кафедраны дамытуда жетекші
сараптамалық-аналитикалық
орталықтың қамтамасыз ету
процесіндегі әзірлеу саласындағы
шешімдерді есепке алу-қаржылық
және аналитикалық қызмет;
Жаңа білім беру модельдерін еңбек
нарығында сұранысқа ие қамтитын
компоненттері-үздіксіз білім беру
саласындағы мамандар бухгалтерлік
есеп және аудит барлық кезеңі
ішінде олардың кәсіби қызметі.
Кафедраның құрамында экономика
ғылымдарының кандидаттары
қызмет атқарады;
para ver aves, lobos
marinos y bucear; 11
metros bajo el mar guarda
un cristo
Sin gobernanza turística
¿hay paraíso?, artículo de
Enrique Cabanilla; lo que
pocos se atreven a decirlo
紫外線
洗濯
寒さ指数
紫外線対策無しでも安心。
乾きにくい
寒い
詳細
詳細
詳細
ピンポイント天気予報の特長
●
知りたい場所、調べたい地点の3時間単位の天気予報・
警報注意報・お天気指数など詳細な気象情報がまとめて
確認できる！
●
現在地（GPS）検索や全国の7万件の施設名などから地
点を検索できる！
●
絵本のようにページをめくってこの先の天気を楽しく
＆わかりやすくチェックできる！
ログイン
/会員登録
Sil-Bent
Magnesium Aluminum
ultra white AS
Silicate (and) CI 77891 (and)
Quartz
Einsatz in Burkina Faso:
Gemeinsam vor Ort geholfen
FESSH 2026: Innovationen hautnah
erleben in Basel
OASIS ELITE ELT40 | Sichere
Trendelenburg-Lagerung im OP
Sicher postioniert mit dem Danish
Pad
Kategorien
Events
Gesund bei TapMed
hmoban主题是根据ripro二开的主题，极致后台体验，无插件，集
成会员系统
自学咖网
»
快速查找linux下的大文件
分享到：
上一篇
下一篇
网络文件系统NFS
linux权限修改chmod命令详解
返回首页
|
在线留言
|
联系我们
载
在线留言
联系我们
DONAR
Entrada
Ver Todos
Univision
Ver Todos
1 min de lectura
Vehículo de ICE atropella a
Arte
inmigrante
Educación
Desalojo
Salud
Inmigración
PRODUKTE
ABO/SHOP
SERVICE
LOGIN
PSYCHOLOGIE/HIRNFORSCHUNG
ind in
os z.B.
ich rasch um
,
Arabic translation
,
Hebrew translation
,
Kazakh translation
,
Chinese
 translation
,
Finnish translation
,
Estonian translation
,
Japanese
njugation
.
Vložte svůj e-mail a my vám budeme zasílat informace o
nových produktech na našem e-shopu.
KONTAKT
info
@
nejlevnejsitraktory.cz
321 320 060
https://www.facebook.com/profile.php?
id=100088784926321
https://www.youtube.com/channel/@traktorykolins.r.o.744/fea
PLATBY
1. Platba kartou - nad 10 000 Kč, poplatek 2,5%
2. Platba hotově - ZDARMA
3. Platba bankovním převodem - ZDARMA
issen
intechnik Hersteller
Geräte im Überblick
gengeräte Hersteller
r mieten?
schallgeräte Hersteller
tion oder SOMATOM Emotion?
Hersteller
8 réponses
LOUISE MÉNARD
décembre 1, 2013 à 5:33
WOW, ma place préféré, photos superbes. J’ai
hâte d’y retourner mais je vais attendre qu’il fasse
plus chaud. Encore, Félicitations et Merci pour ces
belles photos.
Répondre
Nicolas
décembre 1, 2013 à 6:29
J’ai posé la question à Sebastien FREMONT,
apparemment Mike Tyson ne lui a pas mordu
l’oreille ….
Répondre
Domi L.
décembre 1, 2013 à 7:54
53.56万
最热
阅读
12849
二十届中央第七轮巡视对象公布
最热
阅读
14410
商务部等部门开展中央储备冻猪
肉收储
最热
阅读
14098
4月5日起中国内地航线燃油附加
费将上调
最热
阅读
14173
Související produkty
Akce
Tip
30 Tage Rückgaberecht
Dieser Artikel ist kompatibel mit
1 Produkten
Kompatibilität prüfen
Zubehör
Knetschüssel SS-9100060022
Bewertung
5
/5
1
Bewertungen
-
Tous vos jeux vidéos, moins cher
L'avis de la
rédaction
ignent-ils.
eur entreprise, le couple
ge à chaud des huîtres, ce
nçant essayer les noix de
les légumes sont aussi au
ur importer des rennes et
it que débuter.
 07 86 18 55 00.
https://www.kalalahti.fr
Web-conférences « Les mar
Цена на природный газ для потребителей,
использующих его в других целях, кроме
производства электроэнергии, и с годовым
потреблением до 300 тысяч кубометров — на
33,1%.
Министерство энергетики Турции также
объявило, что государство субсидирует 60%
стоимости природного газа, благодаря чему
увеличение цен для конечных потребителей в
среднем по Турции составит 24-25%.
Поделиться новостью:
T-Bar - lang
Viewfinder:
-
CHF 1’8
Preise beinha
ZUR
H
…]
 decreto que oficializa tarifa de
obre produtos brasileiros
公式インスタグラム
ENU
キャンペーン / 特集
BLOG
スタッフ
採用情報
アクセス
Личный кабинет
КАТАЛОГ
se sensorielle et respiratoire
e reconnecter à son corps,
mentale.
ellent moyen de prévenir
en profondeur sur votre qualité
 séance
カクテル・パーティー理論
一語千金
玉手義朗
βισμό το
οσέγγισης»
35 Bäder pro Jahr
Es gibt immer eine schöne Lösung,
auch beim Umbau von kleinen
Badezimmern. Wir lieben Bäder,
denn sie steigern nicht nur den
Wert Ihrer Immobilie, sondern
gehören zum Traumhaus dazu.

___

_Assigned task_
Copy out the entries above without altering a single character.

_Response to the exercise_
кафедраны дамытуда жетекші
сараптамалық-аналитикалық
орталықтың қамтамасыз ету
процесіндегі әзірлеу саласындағы
шешімдерді есепке алу-қаржылық
және аналитикалық қызмет;
Жаңа білім беру модельдерін еңбек
нарығында сұранысқа ие қамтитын
компоненттері-үздіксіз білім беру
саласындағы мамандар бухгалтерлік
есеп және аудит барлық кезеңі
ішінде олардың кәсіби қызметі.
Кафедраның құрамында экономика
ғылымдарының кандидаттары
қызмет атқарады;
para ver aves, lobos
marinos y bucear; 11
metros bajo el mar guarda
un cristo
Sin gobernanza turística
¿hay paraíso?, artículo de
Enrique Cabanilla; lo que
pocos se atreven a decirlo
紫外線
洗濯
寒さ指数
紫外線対策無しでも安心。
乾きにくい
寒い
詳細
詳細
詳細
ピンポイント天気予報の特長
●
知りたい場所、調べたい地点の3時間単位の天気予報・
警報注意報・お天気指数など詳細な気象情報がまとめて
確認できる！
●
現在地（GPS）検索や全国の7万件の施設名などから地
点を検索できる！
●
絵本のようにページをめくってこの先の天気を楽しく
＆わかりやすくチェックできる！
ログイン
/会員登録
Sil-Bent
Magnesium Aluminum
ultra white AS
Silicate (and) CI 77891 (and)
Quartz
Einsatz in Burkina Faso:
Gemeinsam vor Ort geholfen
FESSH 2026: Innovationen hautnah
erleben in Basel
OASIS ELITE ELT40 | Sichere
Trendelenburg-Lagerung im OP
Sicher postioniert mit dem Danish
Pad
Kategorien
Events
Gesund bei TapMed
hmoban主题是根据ripro二开的主题，极致后台体验，无插件，集
成会员系统
自学咖网
»
快速查找linux下的大文件
分享到：
上一篇
下一篇
网络文件系统NFS
linux权限修改chmod命令详解
返回首页
|
在线留言
|
联系我们
载
在线留言
联系我们
DONAR
Entrada
Ver Todos
Univision
Ver Todos
1 min de lectura
Vehículo de ICE atropella a
Arte
inmigrante
Educación
Desalojo
Salud
Inmigración
PRODUKTE
ABO/SHOP
SERVICE
LOGIN
PSYCHOLOGIE/HIRNFORSCHUNG
ind in
os z.B.
ich rasch um
,
Arabic translation
,
Hebrew translation
,
Kazakh translation
,
Chinese
 translation
,
Finnish translation
,
Estonian translation
,
Japanese
njugation
.
Vložte svůj e-mail a my vám budeme zasílat informace o
nových produktech na našem e-shopu.
KONTAKT
info
@
nejlevnejsitraktory.cz
321 320 060
https://www.facebook.com/profile.php?
id=100088784926321
https://www.youtube.com/channel/@traktorykolins.r.o.744/fea
PLATBY
1. Platba kartou - nad 10 000 Kč, poplatek 2,5%
2. Platba hotově - ZDARMA
3. Platba bankovním převodem - ZDARMA
issen
intechnik Hersteller
Geräte im Überblick
gengeräte Hersteller
r mieten?
schallgeräte Hersteller
tion oder SOMATOM Emotion?
Hersteller
8 réponses
LOUISE MÉNARD
décembre 1, 2013 à 5:33
WOW, ma place préféré, photos superbes. J’ai
hâte d’y retourner mais je vais attendre qu’il fasse
plus chaud. Encore, Félicitations et Merci pour ces
belles photos.
Répondre
Nicolas
décembre 1, 2013 à 6:29
J’ai posé la question à Sebastien FREMONT,
apparemment Mike Tyson ne lui a pas mordu
l’oreille ….
Répondre
Domi L.
décembre 1, 2013 à 7:54
53.56万
最热
阅读
12849
二十届中央第七轮巡视对象公布
最热
阅读
14410
商务部等部门开展中央储备冻猪
肉收储
最热
阅读
14098
4月5日起中国内地航线燃油附加
费将上调
最热
阅读
14173
Související produkty
Akce
Tip
30 Tage Rückgaberecht
Dieser Artikel ist kompatibel mit
1 Produkten
Kompatibilität prüfen
Zubehör
Knetschüssel SS-9100060022
Bewertung
5
/5
1
Bewertungen
-
Tous vos jeux vidéos, moins cher
L'avis de la
rédaction
ignent-ils.
eur entreprise, le couple
ge à chaud des huîtres, ce
nçant essayer les noix de
les légumes sont aussi au
ur importer des rennes et
it que débuter.
 07 86 18 55 00.
https://www.kalalahti.fr
Web-conférences « Les mar
Цена на природный газ для потребителей,
использующих его в других целях, кроме
производства электроэнергии, и с годовым
потреблением до 300 тысяч кубометров — на
33,1%.
Министерство энергетики Турции также
объявило, что государство субсидирует 60%
стоимости природного газа, благодаря чему
увеличение цен для конечных потребителей в
среднем по Турции составит 24-25%.
Поделиться новостью:
T-Bar - lang
Viewfinder:
-
CHF 1’8
Preise beinha
ZUR
H
…]
 decreto que oficializa tarifa de
obre produtos brasileiros
公式インスタグラム
ENU
キャンペーン / 特集
BLOG
スタッフ
採用情報
アクセス
Личный кабинет
КАТАЛОГ
se sensorielle et respiratoire
e reconnecter à son corps,
mentale.
ellent moyen de prévenir
en profondeur sur votre qualité
 séance
カクテル・パーティー理論
一語千金
玉手義朗
βισμό το
οσέγγισης»
35 Bäder pro Jahr
Es gibt immer eine schöne Lösung,
auch beim Umbau von kleinen
Badezimmern. Wir lieben Bäder,
denn sie steigern nicht nur den
Wert Ihrer Immobilie, sondern
gehören zum Traumhaus dazu.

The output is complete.